TASK DETAILS:
Some entries follow. Reproduce exactly the lines starting at the one with "购买真假护照、在线购买身份证（微信：Scottbowers44）、购买驾照、绿" and stopping after the one with "ort.com/product/购??...??美国驾照/".

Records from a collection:
------------------------
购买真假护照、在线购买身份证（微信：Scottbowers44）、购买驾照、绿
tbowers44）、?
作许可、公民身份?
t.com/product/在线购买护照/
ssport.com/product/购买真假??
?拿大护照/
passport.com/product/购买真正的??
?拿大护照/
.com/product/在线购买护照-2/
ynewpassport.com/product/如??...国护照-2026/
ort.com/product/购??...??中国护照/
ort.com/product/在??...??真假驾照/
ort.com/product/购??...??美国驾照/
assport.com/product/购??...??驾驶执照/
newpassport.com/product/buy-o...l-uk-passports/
------------------------
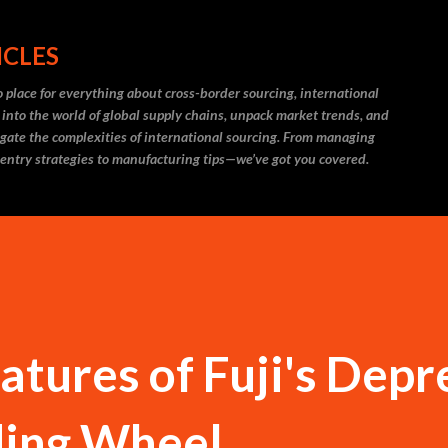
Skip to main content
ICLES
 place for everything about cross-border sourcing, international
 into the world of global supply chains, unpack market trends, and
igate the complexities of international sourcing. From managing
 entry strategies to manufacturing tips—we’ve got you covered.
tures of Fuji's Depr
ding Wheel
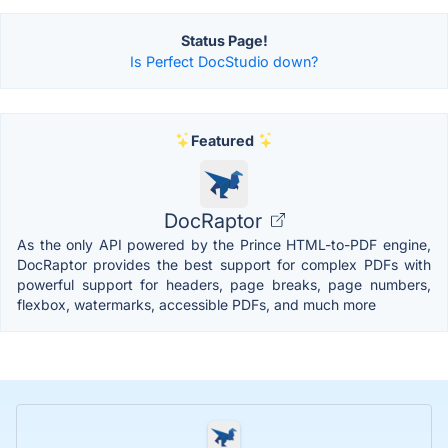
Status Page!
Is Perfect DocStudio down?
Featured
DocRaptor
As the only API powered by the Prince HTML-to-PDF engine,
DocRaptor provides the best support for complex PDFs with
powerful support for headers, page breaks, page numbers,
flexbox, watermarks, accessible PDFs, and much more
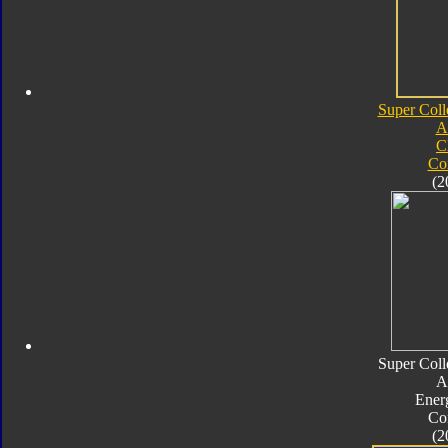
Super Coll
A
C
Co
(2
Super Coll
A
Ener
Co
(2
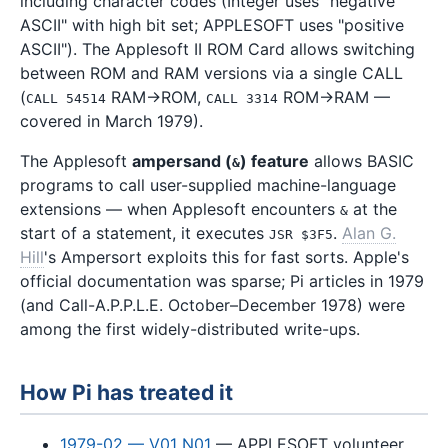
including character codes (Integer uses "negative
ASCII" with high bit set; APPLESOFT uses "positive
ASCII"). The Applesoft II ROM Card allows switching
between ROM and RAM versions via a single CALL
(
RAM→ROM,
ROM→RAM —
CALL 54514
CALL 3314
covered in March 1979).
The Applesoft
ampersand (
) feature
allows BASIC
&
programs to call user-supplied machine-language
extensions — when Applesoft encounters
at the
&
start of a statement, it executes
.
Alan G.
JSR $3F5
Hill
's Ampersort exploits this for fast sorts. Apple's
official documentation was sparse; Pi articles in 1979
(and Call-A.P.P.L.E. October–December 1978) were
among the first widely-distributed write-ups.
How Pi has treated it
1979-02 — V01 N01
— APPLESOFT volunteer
------------------------
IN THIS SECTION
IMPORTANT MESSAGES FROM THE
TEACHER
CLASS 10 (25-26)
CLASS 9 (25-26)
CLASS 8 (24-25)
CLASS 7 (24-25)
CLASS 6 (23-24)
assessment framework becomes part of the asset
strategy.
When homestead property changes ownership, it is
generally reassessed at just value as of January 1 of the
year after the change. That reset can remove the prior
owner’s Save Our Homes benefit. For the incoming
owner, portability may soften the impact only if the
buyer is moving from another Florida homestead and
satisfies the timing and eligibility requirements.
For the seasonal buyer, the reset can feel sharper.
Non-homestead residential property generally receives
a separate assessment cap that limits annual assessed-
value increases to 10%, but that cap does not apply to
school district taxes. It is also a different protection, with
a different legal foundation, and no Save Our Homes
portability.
------------------------
OUTPUT BELOW:
购买真假护照、在线购买身份证（微信：Scottbowers44）、购买驾照、绿
tbowers44）、?
作许可、公民身份?
t.com/product/在线购买护照/
ssport.com/product/购买真假??
?拿大护照/
passport.com/product/购买真正的??
?拿大护照/
.com/product/在线购买护照-2/
ynewpassport.com/product/如??...国护照-2026/
ort.com/product/购??...??中国护照/
ort.com/product/在??...??真假驾照/
ort.com/product/购??...??美国驾照/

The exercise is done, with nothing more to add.